As electric vehicles (EVs) become more mainstream, their lithium-ion batteries remain under the spotlight – not just for performance, but for safety.
A hidden challenge, known as lithium plating, threatens both. While EVs offer a greener alternative to traditional cars, the microscopic build up of lithium metal during charging can silently degrade battery life and, in extreme cases, spark serious safety risks.
Now, researchers from the University of Shanghai for Science and Technology have unveiled a cutting-edge solution that may change the game.
Using artificial intelligence and standard electrical measurements, their lithium plating detection system can identify problems early with over 97% accuracy, potentially paving the way for safer, longer-lasting EVs without costly hardware upgrades.
Lithium plating explained
Lithium plating is a failure mode that occurs within lithium-ion batteries during charging. Normally, lithium ions flow into the battery’s graphite anode, where they are stored between layers in a process called intercalation.
However, under certain conditions, such as rapid charging, low temperatures, or high states of charge, these ions don’t intercalate properly. Instead, they deposit onto the surface of the anode as metallic lithium.
This unwanted lithium buildup forms a layer that can reduce the battery’s capacity and efficiency. More dangerously, it can grow into needle-like structures known as dendrites.
These dendrites may pierce the battery’s internal separator and cause a short circuit, which can lead to overheating, fires, or even explosions.
Because lithium plating develops at the microscopic level and evolves rapidly, detecting it before it becomes hazardous has been a significant challenge – until now.
Machine learning meets battery safety
The Shanghai-based research team has developed a smart lithium plating detection and warning system that relies on the Random Forest machine learning algorithm.
Unlike traditional detection methods that often require expensive or invasive tools, this system works by analysing electrical data collected during pulse charging, a method that briefly charges and rests the battery to generate measurable responses.
The algorithm uses this data to identify subtle but consistent electrical patterns that indicate lithium plating is forming. Impressively, this system achieved over 97.2% detection accuracy, using only standard voltage and current signals already available in most battery management systems (BMS).
No physical alterations to the battery are needed, making the technology easy to integrate across a wide range of platforms.
From simple data to complex insights
What makes this solution particularly innovative is its use of multi-dimensional feature extraction. While single-variable analysis produced just 68.5% accuracy, combining multiple features, such as internal resistance changes and voltage relaxation behaviours, boosted detection rates dramatically.
This approach uncovers the fingerprints of lithium plating hidden in the battery’s normal operation data. These early indicators can help predict and prevent failures before they escalate, giving engineers and systems real-time insights into battery health and safety.
Because the system works with existing hardware and relies on common electrical measurements, it can be deployed as a software update to current BMS units or integrated into cloud-based management tools.

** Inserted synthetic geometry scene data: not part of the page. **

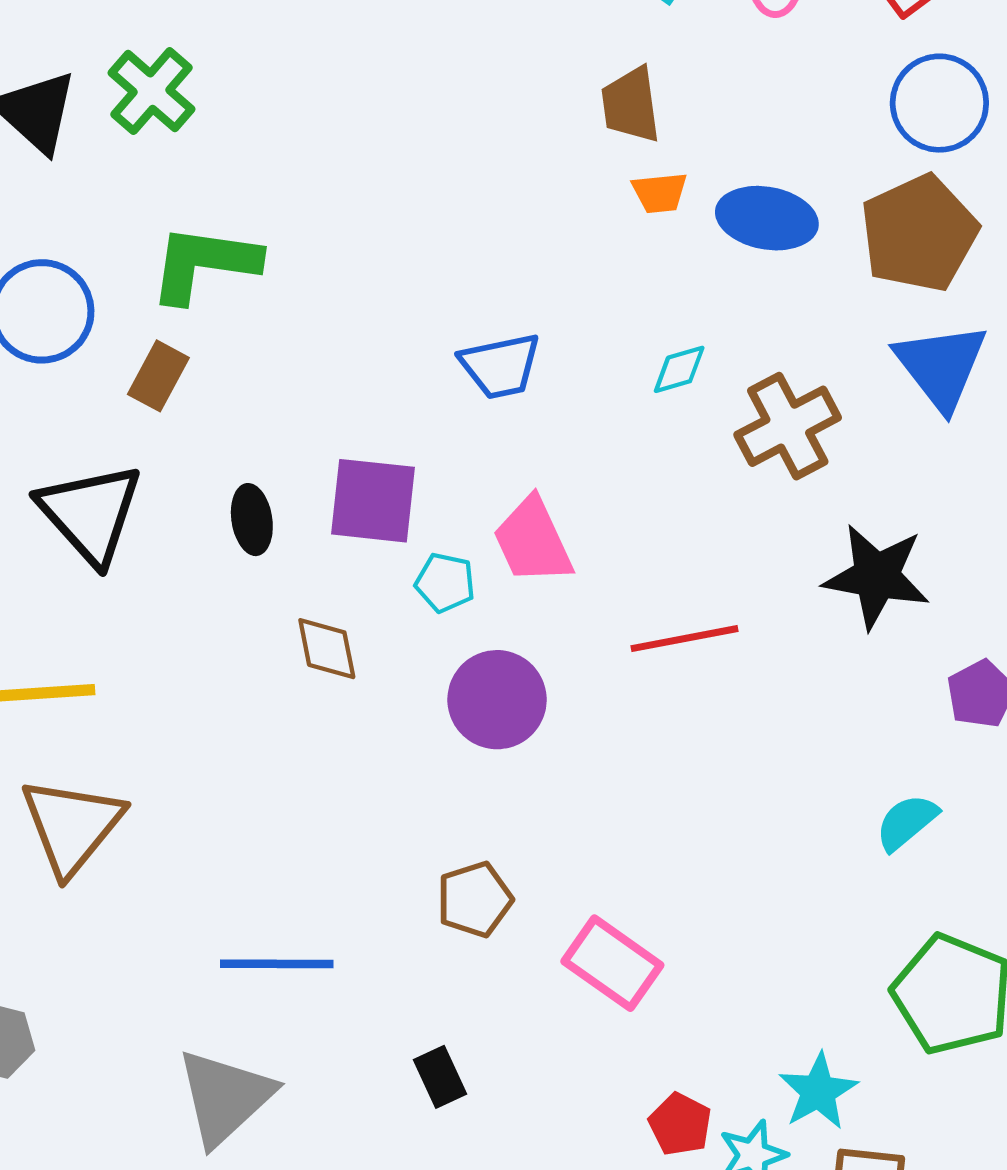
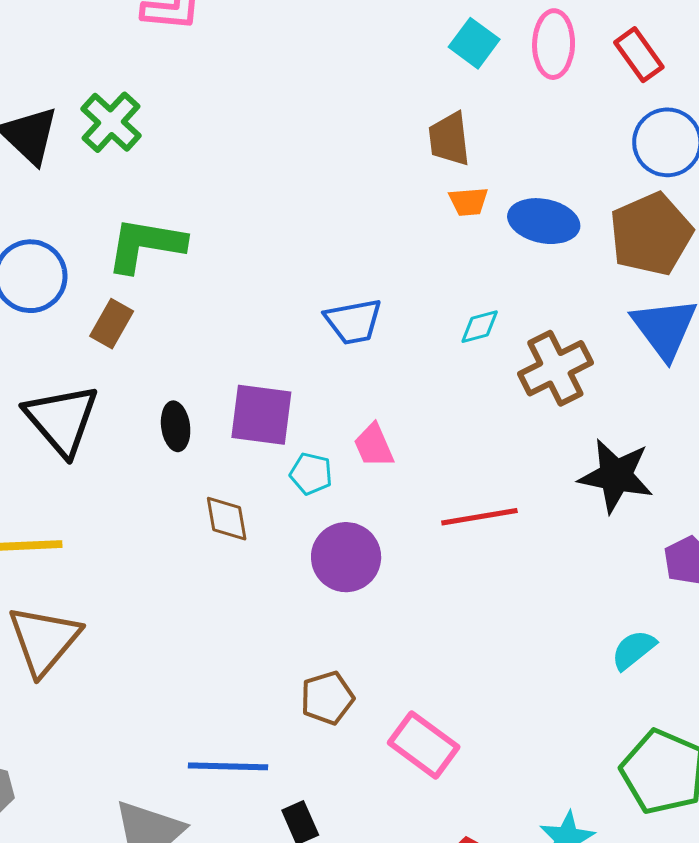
pink trapezoid: (533, 541) -> (374, 446), size x0.7
blue line: (277, 964) -> (228, 766), moved

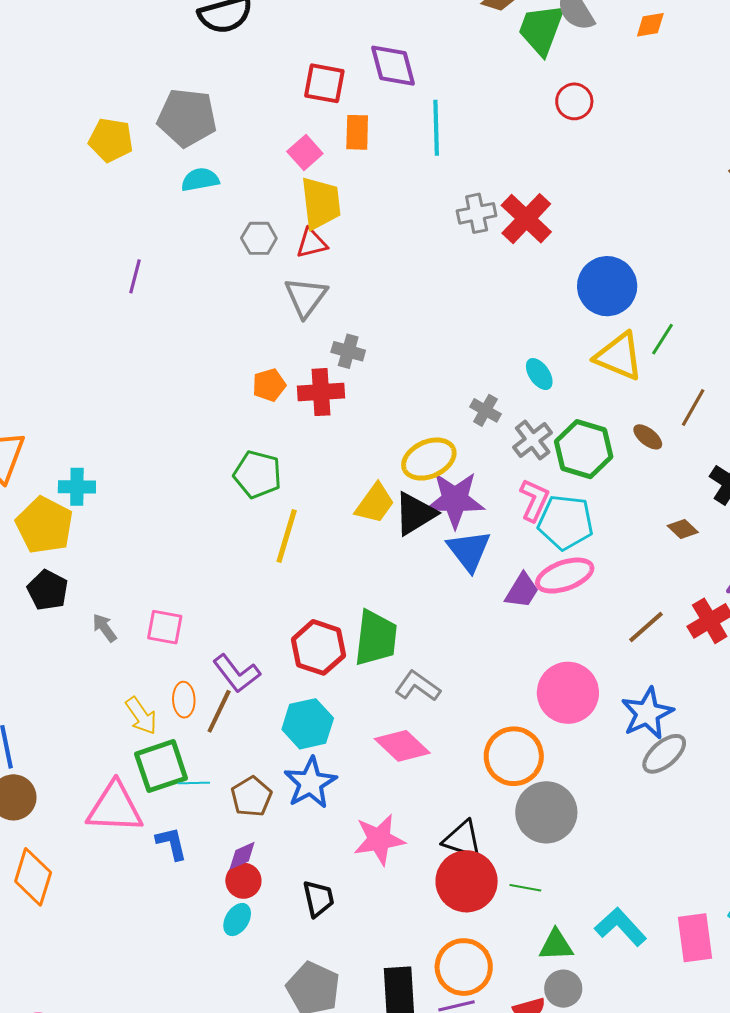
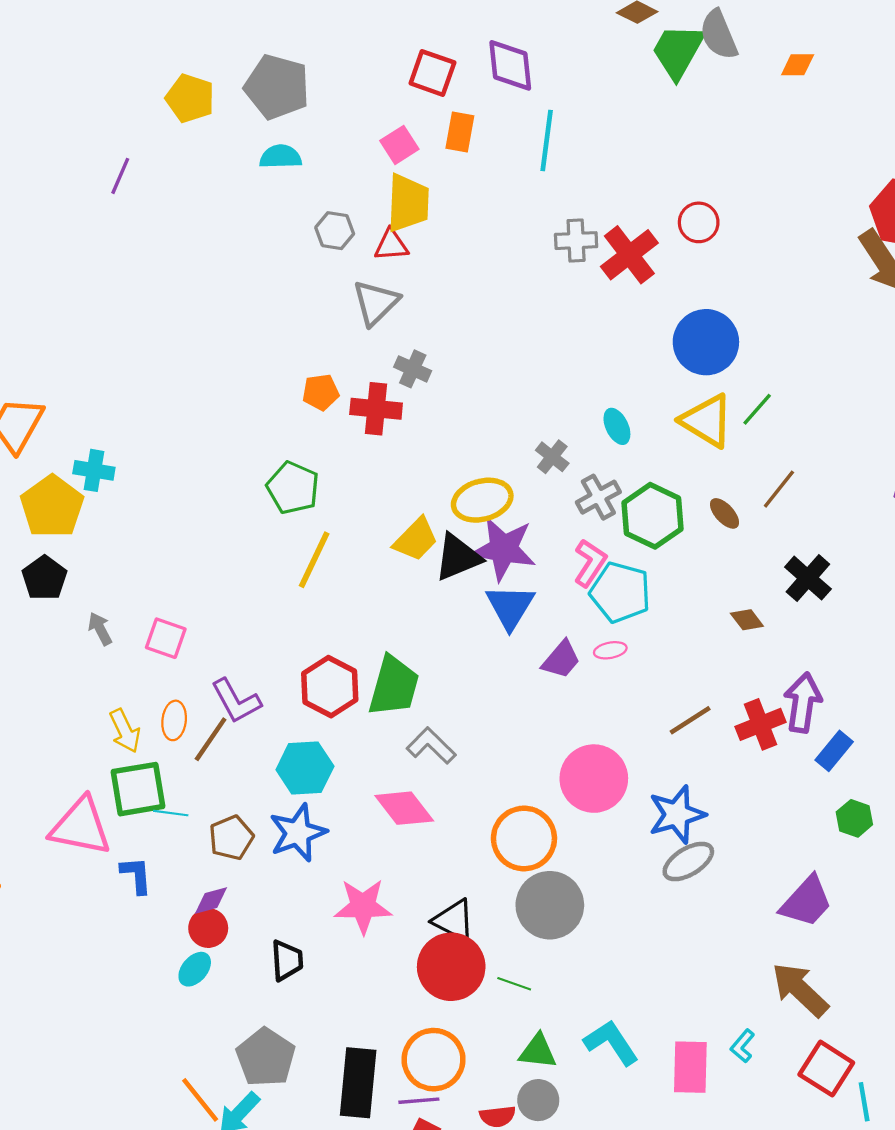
red circle: (574, 101) -> (699, 222), moved
purple line: (135, 276) -> (120, 176), moved
pink ellipse: (565, 576) -> (610, 650), size x0.5

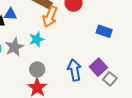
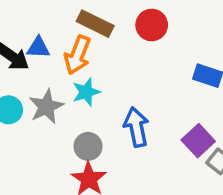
orange arrow: (50, 17) -> (78, 55), moved
blue arrow: (74, 70) -> (136, 127), moved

This means EV manufacturers and energy storage companies can quickly adopt the technology without redesigning their battery systems.
The researchers also see potential for expanding the model to other types of lithium-ion batteries used in devices like smartphones, drones, and grid-scale energy storage.
Future versions may even adapt to fast-charging environments, adjusting charge speeds based on the real-time risk of lithium plating.
A safer road ahead for electric vehicles
As EVs continue to replace combustion-engine vehicles worldwide, addressing battery reliability and safety is essential.
With this AI-powered lithium plating detection system, manufacturers now have a powerful tool to extend battery life, enhance safety, and build trust in electric mobility.
This breakthrough highlights how data-driven technology can solve even the most complex engineering problems, bringing us one step closer to a smarter, cleaner, and safer energy future.